Deutsche Bank upgraded Royal Mail to ‘buy’ from ‘hold’ on Wednesday, highlighting a “complete change of outlook”, as it hiked the price target to 550.0p from 320.0p.

The bank noted that its ‘sell’ case on the stock between 1 December 2017 and 5 May 2020 was based on the fact it thought revenues, costs and cash flow would decline to a point that the dividend would have to be cut.

In addition, DB said the company’s ‘Journey 2024’ targets, which included an implied operating profit target of about £600.0m in FY’24, were far too bullish.

It lifted its stance to ‘hold’ from ‘sell’ in May not because it could see the huge structural positives that Covid-19 would bring, but mainly due to buying pressure from Czech billionaire Daniel Kretinsky – Royal Mail’s largest shareholder through his investment vehicle; a material short base; and the potential for the group to be broken up.

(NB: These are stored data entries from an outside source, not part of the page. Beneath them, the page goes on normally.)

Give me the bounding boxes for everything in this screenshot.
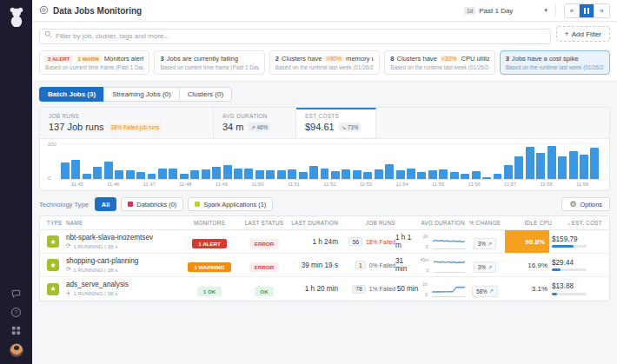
- table-row[interactable]: ★ shopping-cart-planning ⟳1 RUNNING | 38…: [40, 254, 609, 277]
- bar: [536, 153, 545, 179]
- bar: [331, 171, 340, 179]
- card-title: Clusters have: [282, 55, 322, 63]
- job-status-line: ⟳1 RUNNING | 38 s: [66, 242, 175, 249]
- metric-avg-duration[interactable]: AVG DURATION 34 m ↗ 46%: [214, 108, 296, 138]
- table-row[interactable]: ★ ads_serve_analysis ✈1 RUNNING | 38 s 1…: [40, 277, 609, 301]
- bar: [190, 170, 199, 179]
- job-name-link[interactable]: ads_serve_analysis: [66, 281, 175, 288]
- bar: [396, 170, 405, 179]
- help-icon[interactable]: ?: [11, 307, 22, 317]
- col-monitors[interactable]: MONITORS: [175, 220, 244, 226]
- avg-duration-sparkline: [433, 234, 465, 249]
- bar: [277, 170, 286, 179]
- bar: [223, 165, 232, 179]
- bar: [115, 170, 123, 179]
- col-idle-cpu[interactable]: IDLE CPU: [505, 220, 552, 226]
- search-input[interactable]: [39, 29, 551, 44]
- bar: [417, 172, 426, 179]
- cost-bar: [552, 268, 587, 271]
- bar: [148, 174, 156, 179]
- playback-controls: « »: [564, 3, 610, 18]
- change-badge: ↗ 46%: [248, 122, 270, 131]
- bar: [83, 174, 91, 179]
- spark-min-label: 0: [427, 268, 429, 273]
- bar: [504, 165, 513, 179]
- spark-min-label: 0: [425, 292, 428, 297]
- spark-max-label: 45m: [421, 257, 429, 262]
- bar: [494, 174, 502, 179]
- sort-down-icon: ↓: [567, 220, 570, 226]
- job-name-link[interactable]: shopping-cart-planning: [66, 257, 175, 265]
- insight-card-cpu-utilization[interactable]: 8 Clusters have <30% CPU utilization Bas…: [384, 50, 494, 76]
- time-range-label: Past 1 Day: [479, 7, 513, 15]
- last-duration: 1 h 24m: [284, 238, 338, 246]
- tab-batch-jobs[interactable]: Batch Jobs (3): [39, 87, 104, 102]
- bar: [266, 170, 275, 179]
- col-name[interactable]: NAME: [66, 220, 175, 226]
- insight-card-cost-spike[interactable]: 3 Jobs have a cost spike Based on the ru…: [500, 50, 610, 76]
- threshold-pill: >90%: [324, 56, 343, 62]
- bar: [514, 156, 523, 179]
- technology-type-label: Technology Type: [39, 201, 89, 208]
- card-title-suffix: memory usage: [346, 55, 374, 63]
- bar: [472, 171, 481, 179]
- tech-filter-databricks[interactable]: Databricks (0): [121, 197, 183, 211]
- bar: [234, 169, 242, 179]
- col-last-duration[interactable]: LAST DURATION: [284, 220, 338, 226]
- bar: [482, 177, 491, 179]
- card-subtitle: Based on current time frame (Past 1 Day): [45, 64, 143, 70]
- idle-cpu-value: 90.8%: [505, 230, 549, 253]
- insight-card-monitors[interactable]: 3 ALERT 1 WARN Monitors alerting Based o…: [39, 50, 149, 76]
- bar-chart-bars: [59, 144, 600, 179]
- technology-filter-row: Technology Type All Databricks (0) Spark…: [39, 197, 610, 211]
- change-pill: 58%↗: [472, 286, 498, 297]
- status-badge: ERROR: [249, 262, 279, 272]
- forward-button[interactable]: »: [594, 4, 609, 17]
- tech-filter-all[interactable]: All: [95, 197, 116, 211]
- est-cost-cell: $29.44: [552, 259, 602, 272]
- metric-est-costs[interactable]: EST COSTS $94.61 ↘ 73%: [296, 108, 376, 138]
- idle-cpu-value: 16.9%: [505, 254, 552, 276]
- time-range-select[interactable]: 1d Past 1 Day ▾: [464, 7, 547, 15]
- tech-filter-spark-applications[interactable]: Spark Applications (1): [188, 197, 273, 211]
- bar: [158, 169, 167, 179]
- bear-logo-icon[interactable]: [8, 6, 25, 27]
- status-badge: ERROR: [249, 239, 279, 248]
- bar: [461, 174, 469, 179]
- options-button[interactable]: ⚙ Options: [561, 197, 610, 211]
- job-name-link[interactable]: nbt-spark-slava-inozemtsev: [66, 234, 175, 242]
- avg-duration: 50 min: [397, 285, 419, 293]
- pause-button[interactable]: [580, 4, 594, 17]
- table-row[interactable]: ★ nbt-spark-slava-inozemtsev ⟳1 RUNNING …: [40, 230, 609, 254]
- user-avatar[interactable]: [10, 343, 23, 357]
- col-est-cost[interactable]: ↓EST. COST: [552, 220, 602, 226]
- col-pct-change[interactable]: % CHANGE: [465, 220, 505, 226]
- tab-streaming-jobs[interactable]: Streaming Jobs (0): [103, 87, 180, 102]
- est-cost-value: $29.44: [552, 259, 602, 267]
- job-status-line: ✈1 RUNNING | 38 s: [66, 290, 175, 297]
- bar: [169, 169, 177, 179]
- bar: [126, 170, 135, 179]
- sidebar: ?: [0, 0, 32, 364]
- est-cost-value: $13.88: [552, 282, 602, 290]
- bar: [342, 169, 350, 179]
- apps-icon[interactable]: [11, 325, 22, 335]
- tab-clusters[interactable]: Clusters (0): [179, 87, 232, 102]
- rewind-button[interactable]: «: [565, 4, 580, 17]
- col-last-status[interactable]: LAST STATUS: [244, 220, 284, 226]
- bar: [569, 151, 578, 179]
- x-tick-label: 11:56: [468, 182, 481, 187]
- col-job-runs[interactable]: JOB RUNS: [338, 220, 395, 226]
- insight-cards-row: 3 ALERT 1 WARN Monitors alerting Based o…: [32, 49, 617, 82]
- bar: [580, 155, 588, 179]
- add-filter-button[interactable]: + Add Filter: [556, 26, 611, 42]
- col-avg-duration[interactable]: AVG DURATION: [395, 220, 465, 226]
- col-type[interactable]: TYPE: [47, 220, 66, 226]
- warn-count-badge: 1 WARN: [76, 55, 102, 63]
- chat-icon[interactable]: [11, 288, 22, 299]
- insight-card-failing-jobs[interactable]: 3 Jobs are currently failing Based on cu…: [154, 50, 264, 76]
- metric-job-runs[interactable]: JOB RUNS 137 Job runs 38% Failed job run…: [40, 108, 214, 138]
- bar: [353, 170, 362, 179]
- insight-card-memory-usage[interactable]: 2 Clusters have >90% memory usage Based …: [269, 50, 380, 76]
- failed-pct: 18% Failed: [366, 239, 395, 245]
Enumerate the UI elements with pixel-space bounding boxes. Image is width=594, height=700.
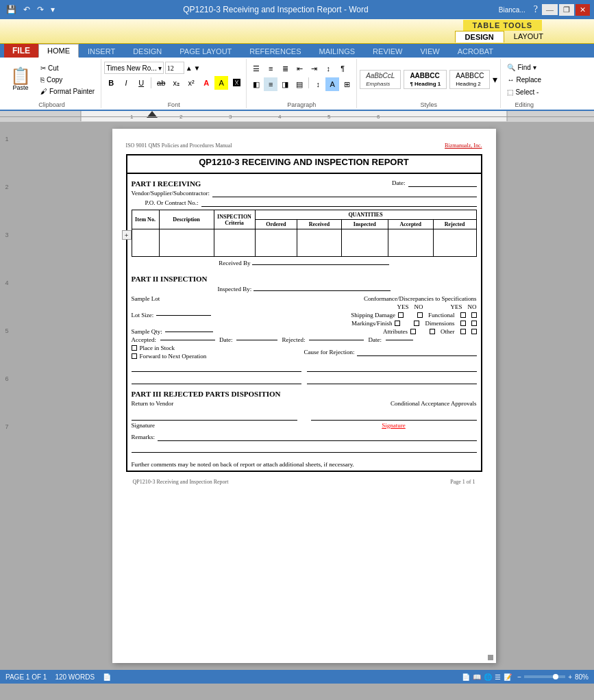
word-count: 120 WORDS [55, 673, 95, 681]
outline-btn[interactable]: ☰ [495, 673, 501, 681]
lot-size-row: Lot Size: Shipping Damage Functional [132, 312, 477, 318]
part3-heading: PART III REJECTED PARTS DISPOSITION [132, 390, 477, 398]
references-tab[interactable]: REFERENCES [240, 45, 310, 58]
close-btn[interactable]: ✕ [576, 4, 590, 16]
zoom-level: 80% [575, 673, 589, 681]
styles-scroll[interactable]: ▾ [493, 74, 497, 86]
add-row-button[interactable]: + [122, 230, 132, 240]
align-center-button[interactable]: ≡ [264, 77, 277, 91]
view-tab[interactable]: VIEW [412, 45, 449, 58]
document-page: + ISO 9001 QMS Policies and Procedures M… [112, 129, 496, 663]
font-name-dropdown-icon[interactable]: ▾ [158, 64, 162, 72]
zoom-out-btn[interactable]: − [517, 673, 521, 681]
style-h1-label: AABBCC [410, 72, 439, 79]
forward-cb [132, 353, 137, 359]
numbering-button[interactable]: ≡ [264, 62, 277, 75]
bold-button[interactable]: B [104, 76, 118, 90]
subscript-button[interactable]: x₂ [169, 76, 183, 90]
borders-button[interactable]: ⊞ [340, 77, 354, 91]
page-layout-tab[interactable]: PAGE LAYOUT [171, 45, 240, 58]
resize-handle[interactable] [488, 655, 493, 660]
svg-rect-0 [0, 111, 594, 122]
dimensions-yes-cb [460, 321, 466, 326]
justify-button[interactable]: ▤ [293, 77, 306, 91]
style-emphasis[interactable]: AaBbCcL Emphasis [360, 70, 401, 89]
replace-button[interactable]: ↔ Replace [504, 74, 545, 85]
web-layout-btn[interactable]: 🌐 [484, 673, 492, 681]
home-tab[interactable]: HOME [38, 44, 79, 58]
full-reading-btn[interactable]: 📖 [473, 673, 481, 681]
font-size-increase-button[interactable]: ▲ [186, 64, 193, 72]
received-by-row: Received By [132, 257, 477, 269]
header-left: ISO 9001 QMS Policies and Procedures Man… [126, 142, 232, 149]
mailings-tab[interactable]: MAILINGS [310, 45, 364, 58]
file-tab[interactable]: FILE [4, 44, 38, 58]
find-button[interactable]: 🔍 Find ▾ [504, 62, 539, 73]
font-size-decrease-button[interactable]: ▼ [194, 64, 201, 72]
view-controls: 📄 📖 🌐 ☰ 📝 [462, 673, 512, 681]
clear-formatting-button[interactable]: 🆇 [230, 76, 243, 90]
redo-icon[interactable]: ↷ [35, 4, 46, 16]
paragraph-label: Paragraph [249, 100, 354, 108]
svg-text:6: 6 [377, 114, 380, 120]
save-icon[interactable]: 💾 [4, 4, 18, 16]
decrease-indent-button[interactable]: ⇤ [293, 62, 306, 75]
help-icon[interactable]: ? [531, 4, 541, 15]
show-formatting-button[interactable]: ¶ [336, 62, 349, 75]
insert-tab[interactable]: INSERT [79, 45, 124, 58]
restore-btn[interactable]: ❐ [559, 4, 574, 16]
window-title: QP1210-3 Receiving and Inspection Report… [60, 5, 492, 14]
text-color-button[interactable]: A [199, 76, 213, 90]
multilevel-list-button[interactable]: ≣ [278, 62, 292, 75]
document-header: ISO 9001 QMS Policies and Procedures Man… [126, 142, 482, 149]
zoom-slider[interactable] [524, 675, 565, 678]
align-left-button[interactable]: ◧ [249, 77, 263, 91]
line-spacing-button[interactable]: ↕ [311, 77, 325, 91]
font-label: Font [104, 100, 243, 108]
copy-button[interactable]: ⎘ Copy [37, 74, 98, 85]
draft-btn[interactable]: 📝 [504, 673, 512, 681]
sort-button[interactable]: ↕ [321, 62, 335, 75]
table-row [132, 229, 476, 257]
svg-rect-1 [0, 111, 81, 122]
highlight-button[interactable]: A [214, 76, 228, 90]
shipping-yes-cb [398, 312, 404, 318]
font-size-selector[interactable]: 12 [165, 62, 184, 74]
layout-icon[interactable]: 📄 [103, 673, 111, 681]
separator [151, 77, 151, 88]
align-right-button[interactable]: ◨ [278, 77, 292, 91]
ruler-num-7: 7 [5, 423, 8, 430]
bullets-button[interactable]: ☰ [249, 62, 263, 75]
acrobat-tab[interactable]: ACROBAT [449, 45, 502, 58]
extra-lines-area2 [132, 375, 477, 384]
inspected-by-row: Inspected By: [132, 286, 477, 292]
design-tab[interactable]: DESIGN [124, 45, 171, 58]
style-heading1[interactable]: AABBCC ¶ Heading 1 [404, 70, 447, 89]
styles-label: Styles [360, 100, 497, 108]
undo-icon[interactable]: ↶ [21, 4, 32, 16]
superscript-button[interactable]: x² [184, 76, 198, 90]
font-name-selector[interactable]: Times New Ro... ▾ [104, 62, 164, 74]
separator2 [308, 77, 309, 88]
tab-layout[interactable]: LAYOUT [504, 31, 553, 42]
place-stock-cb [132, 345, 137, 351]
increase-indent-button[interactable]: ⇥ [307, 62, 321, 75]
underline-button[interactable]: U [134, 76, 148, 90]
format-painter-button[interactable]: 🖌 Format Painter [37, 86, 98, 97]
strikethrough-button[interactable]: ab [154, 76, 168, 90]
shading-button[interactable]: A [325, 77, 339, 91]
svg-rect-2 [507, 111, 594, 122]
cut-button[interactable]: ✂ Cut [37, 62, 98, 73]
paste-button[interactable]: 📋 Paste [5, 62, 36, 97]
yes-no-header: YES NO YES NO [132, 303, 477, 310]
zoom-in-btn[interactable]: + [568, 673, 572, 681]
qat-dropdown-icon[interactable]: ▾ [49, 4, 57, 16]
select-button[interactable]: ⬚ Select - [504, 86, 542, 97]
italic-button[interactable]: I [119, 76, 133, 90]
print-layout-btn[interactable]: 📄 [462, 673, 470, 681]
sample-qty-row: Sample Qty: Attributes Other [132, 328, 477, 335]
review-tab[interactable]: REVIEW [364, 45, 411, 58]
minimize-btn[interactable]: — [542, 4, 558, 15]
tab-design[interactable]: DESIGN [455, 31, 504, 42]
style-heading2[interactable]: AABBCC Heading 2 [449, 70, 490, 89]
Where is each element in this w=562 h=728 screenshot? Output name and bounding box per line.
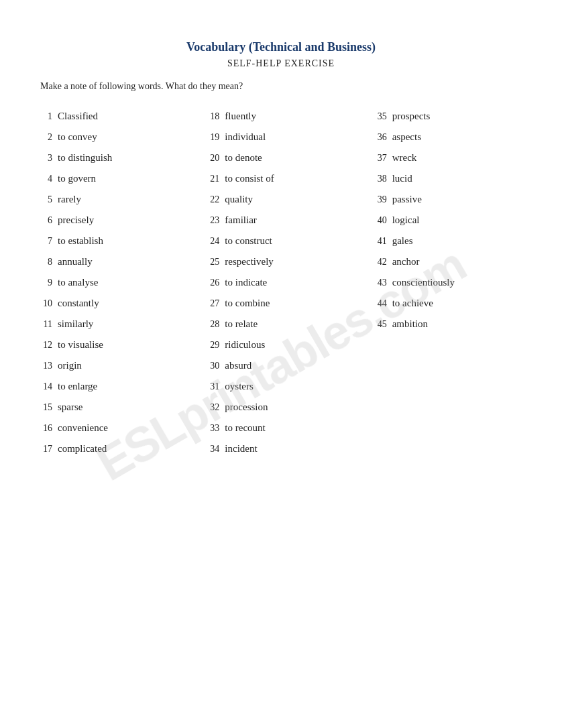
word-number: 8 [34,257,52,267]
list-item: 42anchor [368,256,528,267]
list-item: 3to distinguish [34,152,194,164]
word-label: to visualise [58,339,103,351]
list-item: 45ambition [368,318,528,330]
word-label: to construct [225,235,272,247]
list-item: 9to analyse [34,277,194,288]
word-number: 15 [34,402,52,413]
word-number: 19 [201,132,219,143]
word-number: 37 [368,153,387,164]
word-label: to analyse [58,277,98,288]
list-item: 24to construct [201,235,361,247]
word-label: annually [58,256,93,267]
word-number: 21 [201,174,219,184]
word-label: anchor [392,256,420,267]
word-number: 13 [34,361,52,371]
word-number: 24 [201,236,219,247]
word-label: individual [225,131,266,143]
word-number: 22 [201,194,219,205]
list-item: 21to consist of [201,173,361,184]
word-number: 1 [34,111,52,122]
word-label: complicated [58,443,107,454]
word-number: 25 [201,257,219,267]
word-label: to recount [225,422,265,434]
list-item: 26to indicate [201,277,361,288]
list-item: 6precisely [34,215,194,226]
word-label: similarly [58,318,93,330]
list-item: 12to visualise [34,339,194,351]
word-label: wreck [392,152,417,164]
word-number: 10 [34,298,52,309]
list-item: 43conscientiously [368,277,528,288]
instruction: Make a note of following words. What do … [40,81,528,92]
word-number: 33 [201,423,219,434]
word-number: 31 [201,381,219,392]
word-number: 11 [34,319,52,330]
word-number: 4 [34,174,52,184]
word-label: to indicate [225,277,267,288]
subtitle: SELF-HELP EXERCISE [34,58,528,69]
list-item: 14to enlarge [34,381,194,392]
word-number: 42 [368,257,387,267]
word-label: prospects [392,111,431,122]
word-label: fluently [225,111,256,122]
word-number: 5 [34,194,52,205]
word-list-col1: 1Classified2to convey3to distinguish4to … [34,111,194,464]
list-item: 33to recount [201,422,361,434]
word-label: convenience [58,422,108,434]
list-item: 17complicated [34,443,194,454]
word-number: 36 [368,132,387,143]
word-label: sparse [58,402,83,413]
list-item: 35prospects [368,111,528,122]
word-label: to govern [58,173,96,184]
word-label: logical [392,215,420,226]
word-number: 6 [34,215,52,226]
word-label: gales [392,235,413,247]
list-item: 40logical [368,215,528,226]
word-label: incident [225,443,257,454]
word-number: 7 [34,236,52,247]
word-label: to relate [225,318,258,330]
word-label: quality [225,194,253,205]
list-item: 15sparse [34,402,194,413]
list-item: 4to govern [34,173,194,184]
word-label: absurd [225,360,251,371]
list-item: 1Classified [34,111,194,122]
word-label: familiar [225,215,256,226]
word-number: 3 [34,153,52,164]
list-item: 38lucid [368,173,528,184]
list-item: 41gales [368,235,528,247]
word-number: 17 [34,444,52,454]
word-number: 16 [34,423,52,434]
word-label: rarely [58,194,81,205]
word-number: 39 [368,194,387,205]
list-item: 37wreck [368,152,528,164]
word-label: respectively [225,256,273,267]
word-number: 30 [201,361,219,371]
word-number: 14 [34,381,52,392]
word-label: to consist of [225,173,274,184]
word-label: to combine [225,298,270,309]
page-title: Vocabulary (Technical and Business) [34,40,528,54]
word-number: 29 [201,340,219,351]
list-item: 39passive [368,194,528,205]
word-number: 32 [201,402,219,413]
list-item: 27to combine [201,298,361,309]
list-item: 23familiar [201,215,361,226]
word-number: 35 [368,111,387,122]
list-item: 10constantly [34,298,194,309]
word-label: to establish [58,235,103,247]
word-number: 34 [201,444,219,454]
word-label: to distinguish [58,152,112,164]
word-number: 28 [201,319,219,330]
list-item: 16convenience [34,422,194,434]
word-label: precisely [58,215,94,226]
word-number: 44 [368,298,387,309]
list-item: 32procession [201,402,361,413]
word-label: Classified [58,111,98,122]
word-number: 18 [201,111,219,122]
word-number: 12 [34,340,52,351]
word-number: 9 [34,278,52,288]
list-item: 22quality [201,194,361,205]
list-item: 30absurd [201,360,361,371]
word-number: 45 [368,319,387,330]
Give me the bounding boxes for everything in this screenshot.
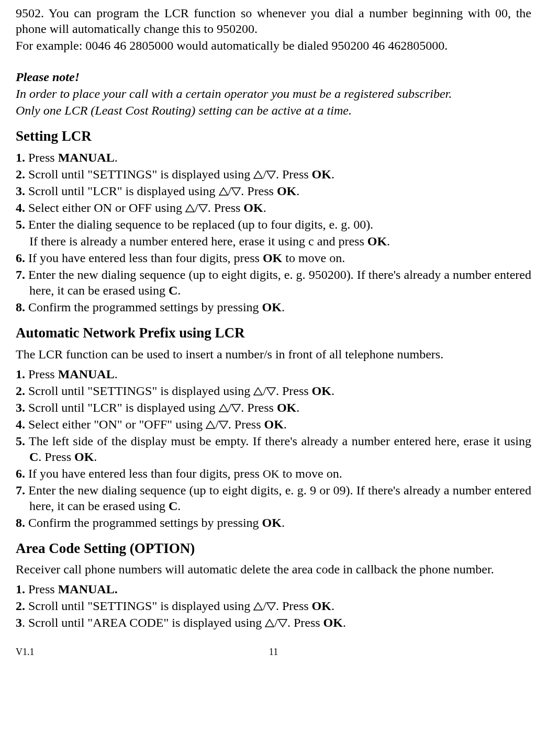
sectionB-step3: 3. Scroll until "LCR" is displayed using…	[16, 400, 531, 415]
svg-marker-14	[265, 619, 274, 627]
svg-marker-0	[254, 171, 262, 178]
triangle-down-icon	[219, 421, 228, 429]
sectionA-step6: 6. If you have entered less than four di…	[16, 250, 531, 266]
sectionB-step2: 2. Scroll until "SETTINGS" is displayed …	[16, 383, 531, 399]
svg-marker-3	[232, 188, 240, 195]
intro-paragraph-2: For example: 0046 46 2805000 would autom…	[16, 38, 531, 53]
svg-marker-9	[232, 404, 240, 412]
triangle-up-icon	[253, 387, 263, 396]
svg-marker-5	[199, 205, 207, 212]
sectionB-step4: 4. Select either "ON" or "OFF" using /. …	[16, 416, 531, 432]
sectionC-step1: 1. Press MANUAL.	[16, 581, 531, 597]
triangle-up-icon	[219, 187, 228, 196]
sectionC-step3: 3. Scroll until "AREA CODE" is displayed…	[16, 615, 531, 630]
sectionB-step7: 7. Enter the new dialing sequence (up to…	[16, 482, 531, 514]
page-footer: V1.1 11	[16, 646, 531, 658]
triangle-up-icon	[219, 404, 228, 412]
sectionA-step5-cont: If there is already a number entered her…	[16, 233, 531, 249]
section-a-heading: Setting LCR	[16, 128, 531, 145]
svg-marker-15	[278, 619, 287, 627]
section-c-heading: Area Code Setting (OPTION)	[16, 540, 531, 558]
sectionA-step3: 3. Scroll until "LCR" is displayed using…	[16, 183, 531, 199]
sectionC-step2: 2. Scroll until "SETTINGS" is displayed …	[16, 598, 531, 614]
sectionB-step5: 5. The left side of the display must be …	[16, 433, 531, 465]
footer-version: V1.1	[16, 646, 47, 658]
svg-marker-2	[219, 188, 228, 195]
section-c-desc: Receiver call phone numbers will automat…	[16, 561, 531, 577]
note-line-1: In order to place your call with a certa…	[16, 86, 531, 101]
intro-paragraph-1: 9502. You can program the LCR function s…	[16, 5, 531, 37]
triangle-down-icon	[266, 387, 276, 396]
sectionB-step8: 8. Confirm the programmed settings by pr…	[16, 515, 531, 531]
triangle-up-icon	[185, 204, 195, 212]
svg-marker-4	[186, 205, 194, 212]
svg-marker-1	[267, 171, 275, 178]
svg-marker-12	[254, 603, 262, 610]
sectionA-step8: 8. Confirm the programmed settings by pr…	[16, 299, 531, 315]
triangle-down-icon	[231, 404, 241, 412]
triangle-up-icon	[265, 619, 274, 627]
triangle-down-icon	[198, 204, 208, 212]
svg-marker-10	[206, 421, 215, 428]
triangle-up-icon	[206, 421, 215, 429]
svg-marker-8	[219, 404, 228, 412]
sectionA-step4: 4. Select either ON or OFF using /. Pres…	[16, 200, 531, 216]
triangle-down-icon	[231, 187, 241, 196]
svg-marker-6	[254, 388, 262, 395]
sectionA-step1: 1. Press MANUAL.	[16, 150, 531, 165]
section-b-heading: Automatic Network Prefix using LCR	[16, 324, 531, 342]
footer-page-number: 11	[47, 646, 500, 658]
sectionA-step5: 5. Enter the dialing sequence to be repl…	[16, 217, 531, 232]
sectionB-step6: 6. If you have entered less than four di…	[16, 466, 531, 481]
sectionB-step1: 1. Press MANUAL.	[16, 366, 531, 382]
triangle-up-icon	[253, 171, 263, 179]
sectionA-step7: 7. Enter the new dialing sequence (up to…	[16, 267, 531, 298]
svg-marker-11	[219, 421, 228, 428]
triangle-down-icon	[266, 171, 276, 179]
triangle-down-icon	[266, 602, 276, 611]
triangle-up-icon	[253, 602, 263, 611]
svg-marker-13	[267, 603, 275, 610]
triangle-down-icon	[278, 619, 287, 627]
note-title: Please note!	[16, 69, 531, 85]
sectionA-step2: 2. Scroll until "SETTINGS" is displayed …	[16, 166, 531, 182]
note-line-2: Only one LCR (Least Cost Routing) settin…	[16, 103, 531, 118]
section-b-desc: The LCR function can be used to insert a…	[16, 346, 531, 362]
svg-marker-7	[267, 388, 275, 395]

“We now think that RMG’s earnings have been materially rebased upwards as there has been an acceleration of the structural shift towards eCommerce and parcels and that the group can now grow its earnings in the medium term,” Deutsche Bank said.

Analysts at Canaccord Genuity raised their target price on builders’ merchant and home improvement retailer Travis Perkins from 1,360.0p to 1,450.0p on Wednesday after tweaking estimates ahead of the group’s full-year results in early March.

Canaccord now expects Travis Perkins to deliver “a modestly higher” 2020 second-half underlying profit outcome year-on-year, before paying back government monies received during the Covid-19 pandemic.

The Canadian bank, which maintained its ‘hold’ rating on the stock, said recent sector news-flow suggested that trading continued to be good right to the end of 2020 and that momentum into 2021 also looked “good”.

“Looking into the second half of this year, the group may benefit from a successful rollout of the vaccine allowing life to return to closer to normality, a successful de-merger of Wickes with also the possible sale of P&H allowing it to focus on delivering growth and good returns from its core business,” said Canaccord.

In such a scenario, Canaccord expects the trade-focussed, reshaped group to see general merchanting outperform the wider market and its Toolstation subsidiary to offer “very strong growth prospects” as a result of store openings, product range extensions and maturity of existing stores.

Barclays initiated coverage on shares of Randall & Quilter at ‘overweight’ on Wednesday, arguing the current price does not fully reflect the positive fundamentals of the company’s equity story.

These include the Program business reaching an inflection point; the value of the recent Legacy deals completed; and the industry-wide opportunities that now present themselves across both divisions.

The bank set a price target of 251.0p on the shares as it noted it’s “one of a handful of houses that cover this stock”.